Examine the records below. Report how many of their lines contain the word "kota", with no other content.

---------- Available records

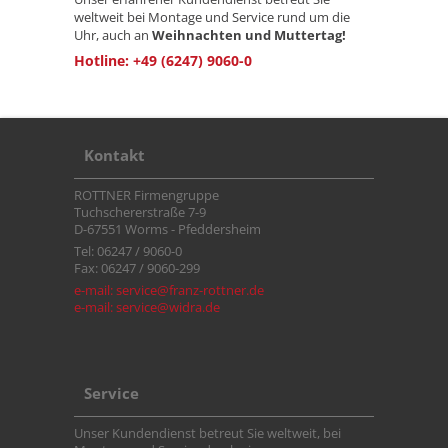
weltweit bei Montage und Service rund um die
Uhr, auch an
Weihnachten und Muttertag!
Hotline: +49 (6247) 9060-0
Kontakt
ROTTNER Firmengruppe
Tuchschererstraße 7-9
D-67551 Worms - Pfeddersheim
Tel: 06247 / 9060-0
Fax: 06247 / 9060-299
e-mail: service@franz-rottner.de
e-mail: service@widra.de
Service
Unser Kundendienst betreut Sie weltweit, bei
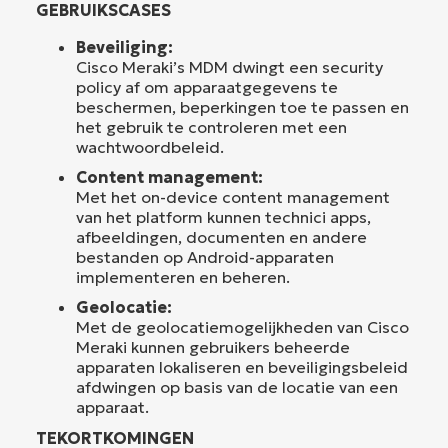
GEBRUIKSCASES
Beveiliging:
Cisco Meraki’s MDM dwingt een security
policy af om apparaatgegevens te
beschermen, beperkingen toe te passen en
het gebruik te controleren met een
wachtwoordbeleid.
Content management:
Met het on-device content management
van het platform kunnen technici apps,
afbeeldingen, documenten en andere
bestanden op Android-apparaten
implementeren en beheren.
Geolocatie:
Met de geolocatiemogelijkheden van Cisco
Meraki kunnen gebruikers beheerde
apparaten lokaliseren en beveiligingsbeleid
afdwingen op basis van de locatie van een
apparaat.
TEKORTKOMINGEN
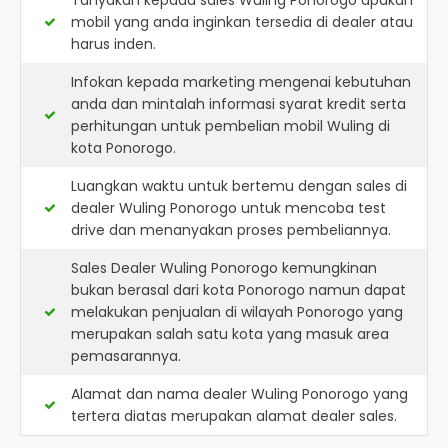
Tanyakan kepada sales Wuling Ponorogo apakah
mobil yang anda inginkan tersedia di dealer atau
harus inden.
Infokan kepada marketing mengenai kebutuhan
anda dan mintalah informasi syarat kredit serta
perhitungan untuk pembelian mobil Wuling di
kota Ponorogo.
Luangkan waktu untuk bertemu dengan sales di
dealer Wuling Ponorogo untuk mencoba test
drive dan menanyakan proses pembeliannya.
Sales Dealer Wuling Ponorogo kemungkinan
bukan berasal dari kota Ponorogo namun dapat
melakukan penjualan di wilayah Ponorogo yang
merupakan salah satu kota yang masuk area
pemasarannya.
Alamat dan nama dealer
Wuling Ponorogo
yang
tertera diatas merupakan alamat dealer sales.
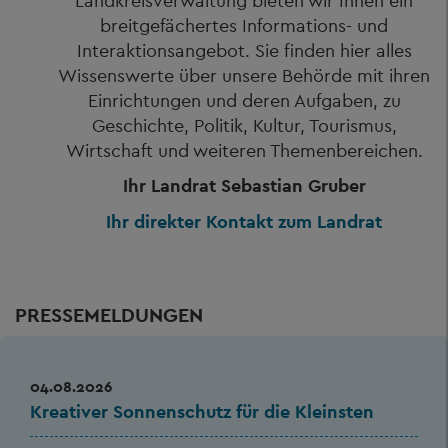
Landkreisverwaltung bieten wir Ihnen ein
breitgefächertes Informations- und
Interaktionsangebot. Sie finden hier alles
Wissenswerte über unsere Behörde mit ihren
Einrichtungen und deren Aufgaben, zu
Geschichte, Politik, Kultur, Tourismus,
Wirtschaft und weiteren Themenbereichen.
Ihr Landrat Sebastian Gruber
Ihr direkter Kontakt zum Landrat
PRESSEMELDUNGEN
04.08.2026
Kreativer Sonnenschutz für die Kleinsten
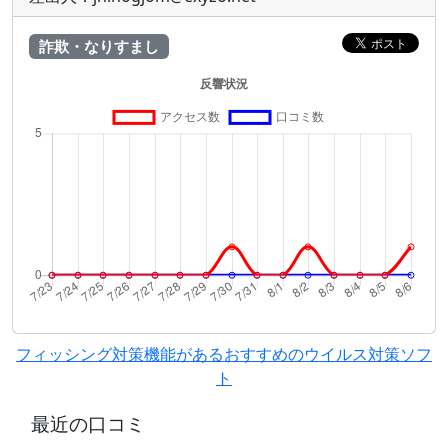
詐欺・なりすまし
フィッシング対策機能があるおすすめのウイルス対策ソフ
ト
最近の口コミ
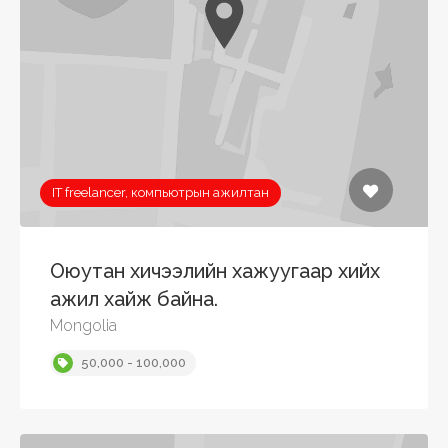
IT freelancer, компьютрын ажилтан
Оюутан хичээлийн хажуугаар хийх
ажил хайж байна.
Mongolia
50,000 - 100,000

--------------------

**Reply**
3